With those new rules, we’ll trust that at least some of the valuable scientific progress you uncover will lead to broad human progress. Also, stop asking for more and more money. Your partners in the “for-profit” arms of academic medical centers and industry can help your budgeting and prioritizing better than the descendants of Mary Lasker.

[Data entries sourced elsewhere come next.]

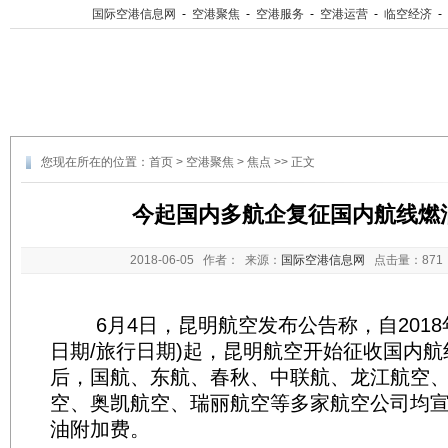
国际空港信息网
-
空港聚焦
-
空港服务
-
空港运营
-
临空经济
-
您现在所在的位置：
首页
>
空港聚焦
>
焦点
>> 正文
今起国内多航企复征国内航线燃
2018-06-05
作者： 来源：
国际空港信息网
点击量：
87
6月4日，昆明航空发布公告称，自2018年6
日期/旅行日期)起，昆明航空开始征收国内
后，国航、东航、春秋、中联航、龙江航空
空、奥凯航空、瑞丽航空等多家航空公司均
油附加费。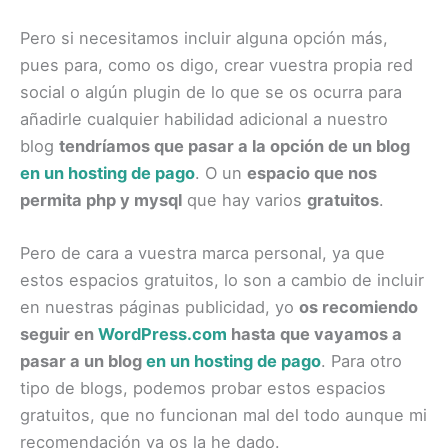
Pero si necesitamos incluir alguna opción más,
pues para, como os digo, crear vuestra propia red
social o algún plugin de lo que se os ocurra para
añadirle cualquier habilidad adicional a nuestro
blog
tendríamos que pasar a la opción de un blog
en un hosting de pago
. O un
espacio que nos
permita php y mysql
que hay varios
gratuitos
.
Pero de cara a vuestra marca personal, ya que
estos espacios gratuitos, lo son a cambio de incluir
en nuestras páginas publicidad, yo
os recomiendo
seguir en
WordPress.com
hasta que vayamos a
pasar a un blog
en un hosting de pago
. Para otro
tipo de blogs, podemos probar estos espacios
gratuitos, que no funcionan mal del todo aunque mi
recomendación ya os la he dado.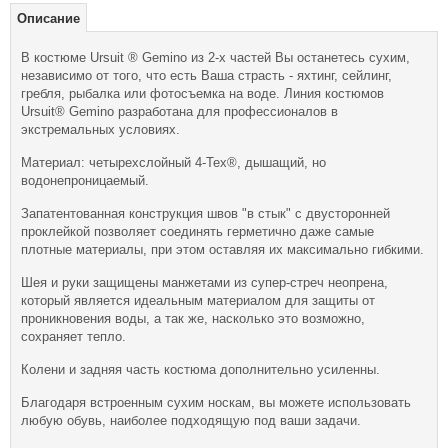
Описание
В костюме Ursuit ® Gemino из 2-х частей Вы останетесь сухим,
независимо от того, что есть Ваша страсть - яхтинг, сейлинг,
гребля, рыбалка или фотосъемка на воде. Линия костюмов
Ursuit® Gemino разработана для профессионалов в
экстремальных условиях.
Материал: четырехслойный 4-Tex®, дышащий, но
водонепроницаемый.
Запатентованная конструкция швов "в стык" с двусторонней
проклейкой позволяет соединять герметично даже самые
плотные материалы, при этом оставляя их максимально гибкими.
Шея и руки защищены манжетами из супер-стреч неопрена,
который является идеальным материалом для защиты от
проникновения воды, а так же, насколько это возможно,
сохраняет тепло.
Колени и задняя часть костюма дополнительно усиленны.
Благодаря встроенным сухим носкам, вы можете использовать
любую обувь, наиболее подходящую под ваши задачи.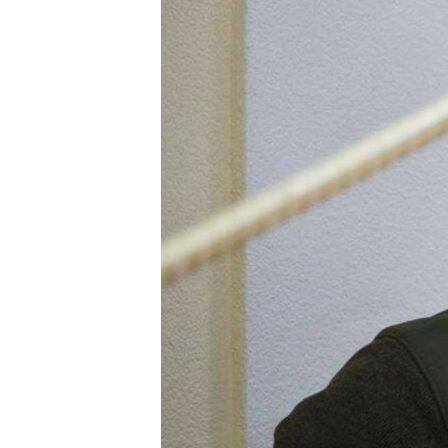
ПОБЕДИТЕЛЕЙ НЕ СУДЯТ?
КРЫМ.НЕПОКОРЕННЫЙ
ELIFBE
УКРАИНСКАЯ ПРОБЛЕМА КРЫМА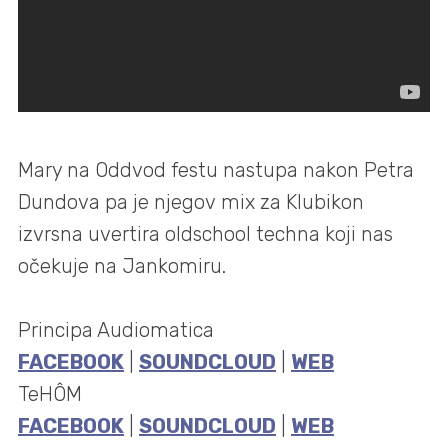
Mary na Oddvod festu nastupa
nakon Petra
Dundova pa je njegov
mix za Klubikon
izvrsna uvertira oldschool techna koji nas
očekuje na Jankomiru.
Principa Audiomatica
FACEBOOK
|
SOUNDCLOUD
|
WEB
TeHÔM
FACEBOOK
|
SOUNDCLOUD
|
WEB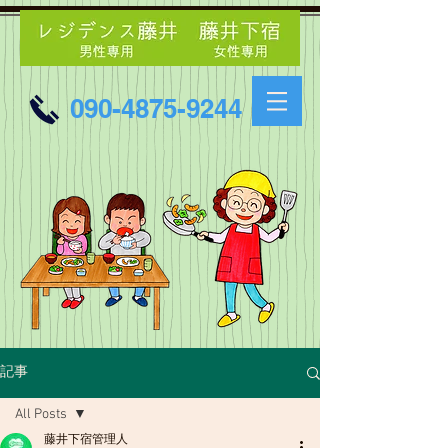
090-4875-9244
記事
All Posts
藤井下宿管理人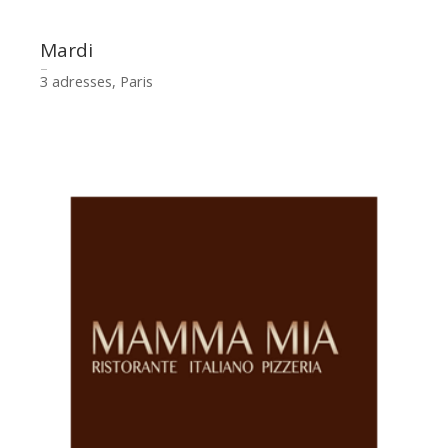
Mardi
3 adresses, Paris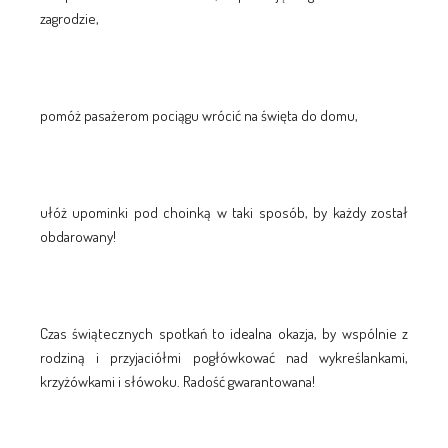
zagrodzie,
pomóż pasażerom pociągu wrócić na święta do domu,
ułóż upominki pod choinką w taki sposób, by każdy został
obdarowany!
Czas świątecznych spotkań to idealna okazja, by wspólnie z
rodziną i przyjaciółmi pogłówkować nad wykreślankami,
krzyżówkami i słówoku. Radość gwarantowana!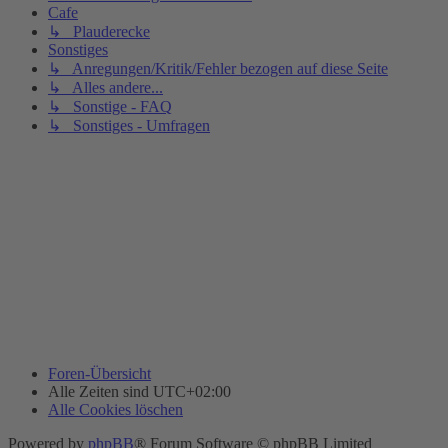
Cafe
↳ Plauderecke
Sonstiges
↳ Anregungen/Kritik/Fehler bezogen auf diese Seite
↳ Alles andere...
↳ Sonstige - FAQ
↳ Sonstiges - Umfragen
Foren-Übersicht
Alle Zeiten sind
UTC+02:00
Alle Cookies löschen
Powered by
phpBB
® Forum Software © phpBB Limited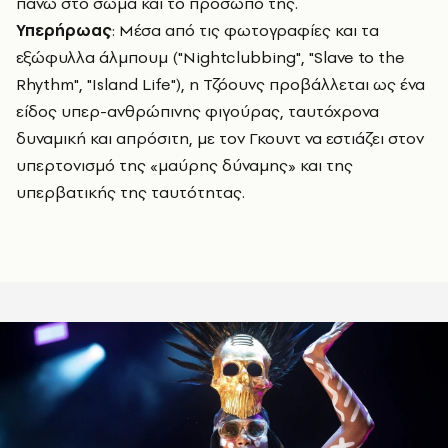
πάνω στο σώμα και το πρόσωπό της.
Υπερήρωας
: Μέσα από τις φωτογραφίες και τα
εξώφυλλα άλμπουμ ("Nightclubbing", "Slave to the
Rhythm", "Island Life"), η Τζόουνς προβάλλεται ως ένα
είδος υπερ-ανθρώπινης φιγούρας, ταυτόχρονα
δυναμική και απρόσιτη, με τον Γκουντ να εστιάζει στον
υπερτονισμό της «μαύρης δύναμης» και της
υπερβατικής της ταυτότητας.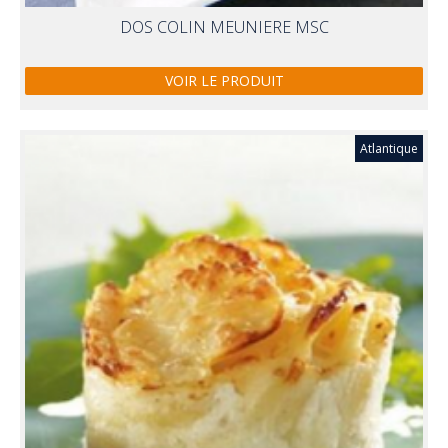
DOS COLIN MEUNIERE MSC
VOIR LE PRODUIT
Atlantique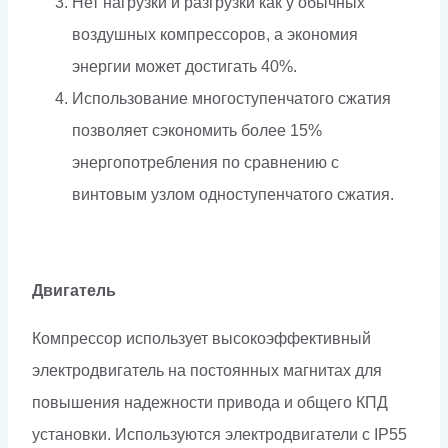
Нет нагрузки и разгрузки как у обычных
воздушных компрессоров, а экономия
энергии может достигать 40%.
Использование многоступенчатого сжатия
позволяет сэкономить более 15%
энергопотребления по сравнению с
винтовым узлом одноступенчатого сжатия.
Двигатель
Компрессор использует высокоэффективный
электродвигатель на постоянных магнитах для
повышения надежности привода и общего КПД
установки. Используются электродвигатели с IP55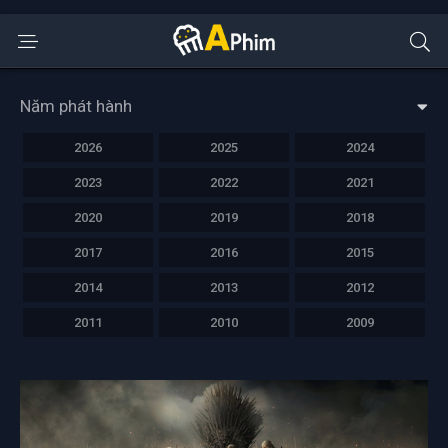
Năm phát hành
2026
2025
2024
2023
2022
2021
2020
2019
2018
2017
2016
2015
2014
2013
2012
2011
2010
2009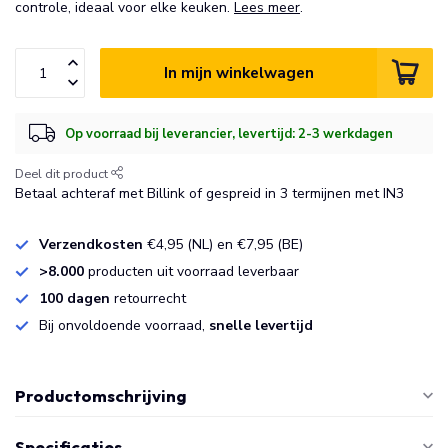
controle, ideaal voor elke keuken.
Lees meer
.
In mijn winkelwagen
Op voorraad bij leverancier, levertijd: 2-3 werkdagen
Deel dit product
Betaal achteraf met Billink of gespreid in 3 termijnen met IN3
Verzendkosten
€4,95 (NL) en €7,95 (BE)
>8.000
producten uit voorraad leverbaar
100 dagen
retourrecht
Bij onvoldoende voorraad,
snelle levertijd
Productomschrijving
Specificaties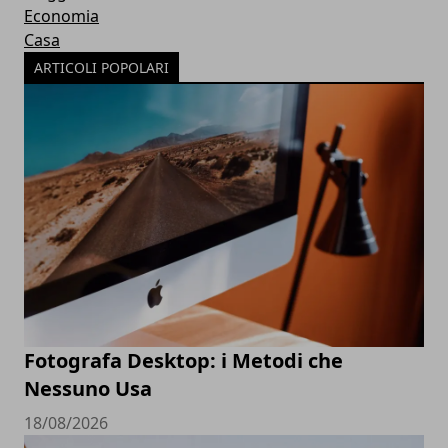
Economia
Casa
ARTICOLI POPOLARI
Fotografa Desktop: i Metodi che
Nessuno Usa
18/08/2026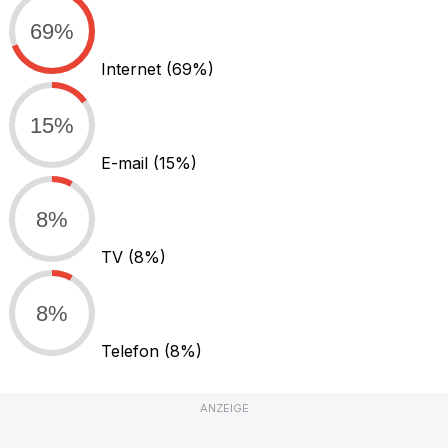
69%
Internet
(69%)
15%
E-mail
(15%)
8%
TV
(8%)
8%
Telefon
(8%)
ANZEIGE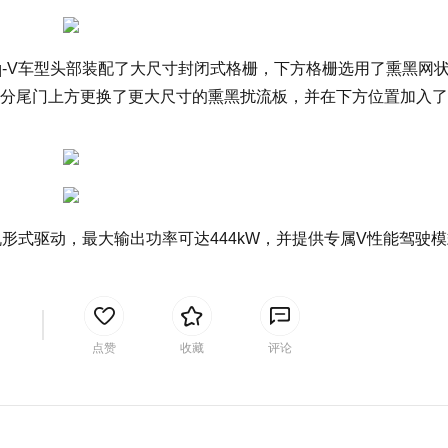
iq-V车型头部装配了大尺寸封闭式格栅，下方格栅选用了熏黑网
分尾门上方更换了更大尺寸的熏黑扰流板，并在下方位置加入了
电机形式驱动，最大输出功率可达444kW，并提供专属V性能驾驶
间
点赞
收藏
评论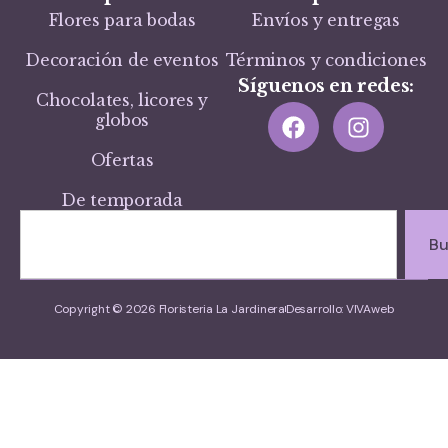
Flores para bodas
Envíos y entregas
Decoración de eventos
Términos y condiciones
Síguenos en redes:
Chocolates, licores y
globos
Ofertas
De temporada
Bu
Copyright © 2026 Floristeria La Jardinera
Desarrollo: VIVAweb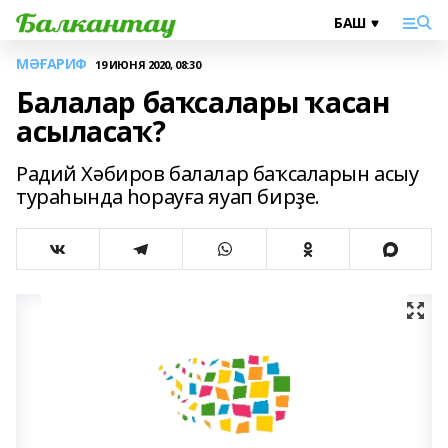
МӘҒАРИФ
19 ИЮНЯ 2020, 08:30
Балалар баҡсалары ҡасан
асыласаҡ?
Радий Хәбиров балалар баҡсаларын асыу
тураһында һорауға яуап бирҙе.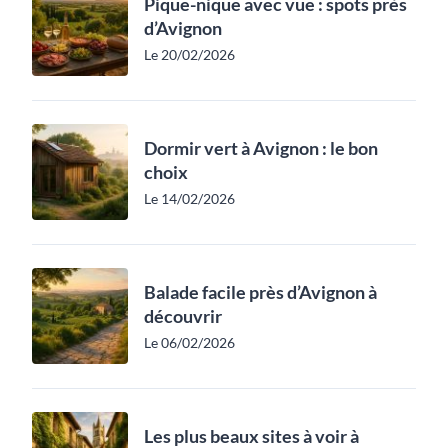
Pique-nique avec vue : spots près
d’Avignon
Le 20/02/2026
Dormir vert à Avignon : le bon
choix
Le 14/02/2026
Balade facile près d’Avignon à
découvrir
Le 06/02/2026
Les plus beaux sites à voir à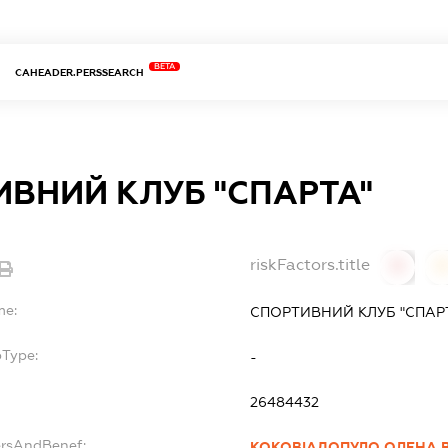
BETA
CAHEADER.PERSSEARCH
ВНИЙ КЛУБ "СПАРТА"
riskFactors.title
0
0
me:
СПОРТИВНИЙ КЛУБ "СПАР
bType:
-
26484432
ersAndBenef:
КОКОВІАДОПУЛО ОЛЕНА В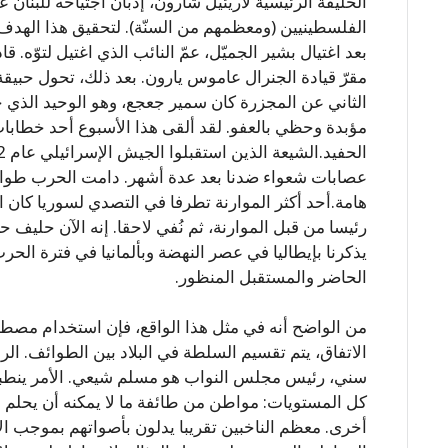
الفلسطينيين (ومعظمهم من السنّة). لتحقيق هذا الهدف، 
بعد اغتيال بشير الجميّل، عمّ النائب الذي اغتيل لتوّه.
مقرّ قيادة الجنرال عاموس يارون. بعد ذلك، تحول حبيقة
الثاني عن المجزرة كان سمير جعجع، وهو الوحيد الذي حو
مؤبدة وحظي بالعفو. لقد ألقى هذا الأسبوع أحد خطابات 
هامة.أحد أكثر الموارنة تطرفا في التصدي لسوريا كان 
رئيسا من قبل الموارنة، ثم نُفي لاحقا. إنه الآن حليف 
يذكرنا بإيطاليا في عصر النهضة وبألمانيا في فترة الحرب ا
الحاضر والمستقبل المنظور.
من الواضح أنه في مثل هذا الواقع، فإن استخدام مصطلح
الاتفاق، يتم تقسيم السلطة في البلاد بين الطوائف. ا
سني، رئيس مجلس النواب هو مسلم شيعي. الأمر ينطبق
كل المستويات: مواطن من طائفة ما لا يمكنه أن يحلم بوظ
أخرى. معظم الناخبين تقريبا يدلون بأصواتهم بموجب الان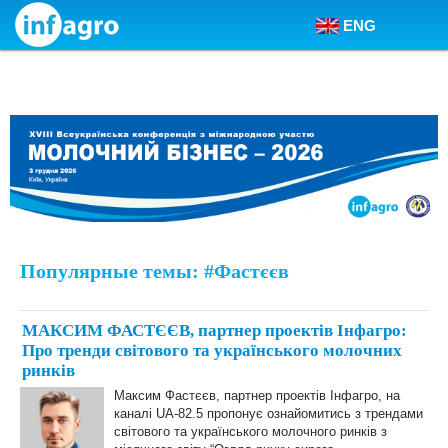
ENG
Skip to content
Популярные темы: #Фастєєв
МАКСИМ ФАСТЄЄВ, партнер проектів Інфагро:
Про тренди світового та українського молочних
ринків
Максим Фастєєв, партнер проектів Інфагро, на
каналі UA-82.5 пропонує ознайомитись з трендами
світового та українського молочного ринків з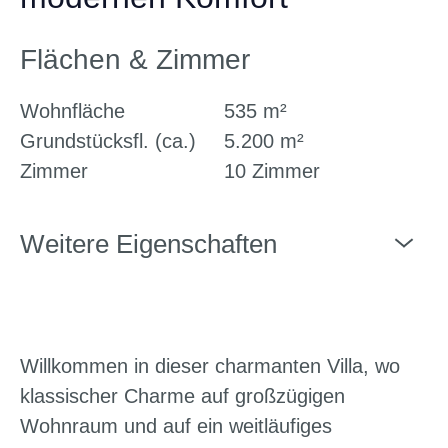
Flächen & Zimmer
Wohnfläche
535 m²
Grundstücksfl. (ca.)
5.200 m²
Zimmer
10 Zimmer
Weitere Eigenschaften
Willkommen in dieser charmanten Villa, wo
klassischer Charme auf großzügigen
Wohnraum und auf ein weitläufiges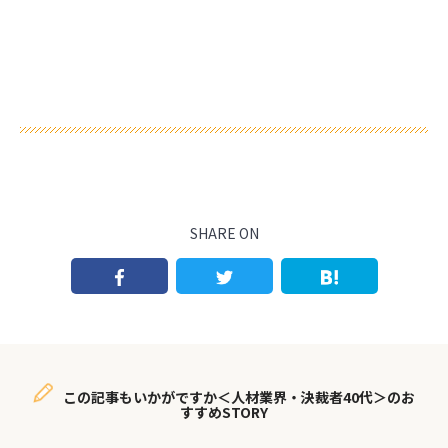
SHARE ON
この記事もいかがですか＜人材業界・決裁者40代＞のお
すすめSTORY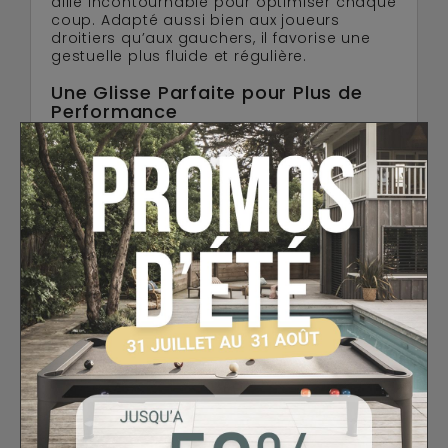
allié incontournable pour optimiser chaque
coup. Adapté aussi bien aux joueurs
droitiers qu’aux gauchers, il favorise une
gestuelle plus fluide et régulière.
Une Glisse Parfaite pour Plus de
Performance
Fabriqué dans une matière technique haut
de gamme, ce gant assure :
Une suppression efficace de l’effet “sticky
bridge”
Une réduction significative des frottements
Une meilleure stabilité de la queue
Un contrôle optimisé des trajectoires et
des effets
Résultat : des tirs plus nets, un mouvement
constant et une précision renforcée.
Confort Adapté aux Deux Types de
Joueurs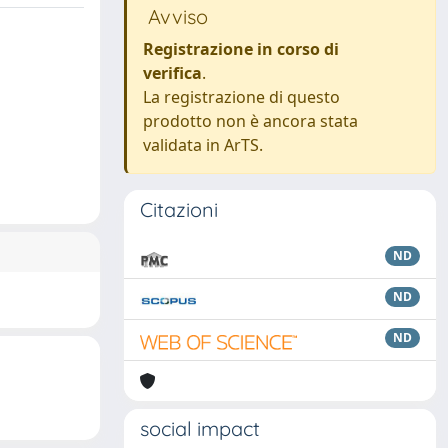
Avviso
Registrazione in corso di
verifica
.
La registrazione di questo
prodotto non è ancora stata
validata in ArTS.
Citazioni
ND
ND
ND
social impact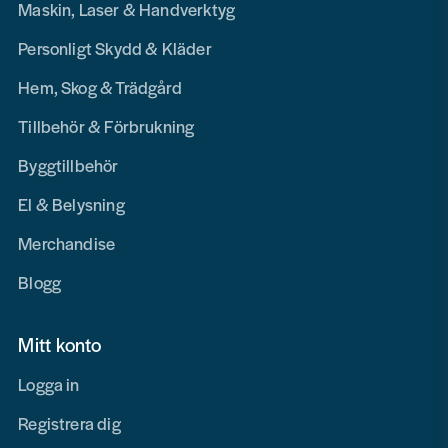
Maskin, Laser & Handverktyg
Personligt Skydd & Kläder
Hem, Skog & Trädgård
Tillbehör & Förbrukning
Byggtillbehör
El & Belysning
Merchandise
Blogg
Mitt konto
Logga in
Registrera dig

HHS? You need to proceed on two fronts if the U.S. is to reach its’ health delivery potential. First, re-focus and re-form the CDC, NIH, and FDA as I’ve suggested above. Second, create a consensus national vision and guiding principles for our nation’s health, and appropriately organize and resource prevention. In this regard, Health Canada (their version of HHS), has a piece titled “Health Canada – a partner in health for all Canadians”. It’s worth a read.

And what are the states’ responsibilities? That’s next.


2 Responses to “Canada vs. U.S. Health Care: National Governance Reform – HHS, FDA, NIH, CDC.”

  1. Karl Polzer
    March 13th, 2017 @ 9:28 am

    Another excellent piece. posted to

  2. Mike Magee
    March 13th, 2017 @ 10:30 am

    Thanks, Karl. Next stop – states and Medicaid.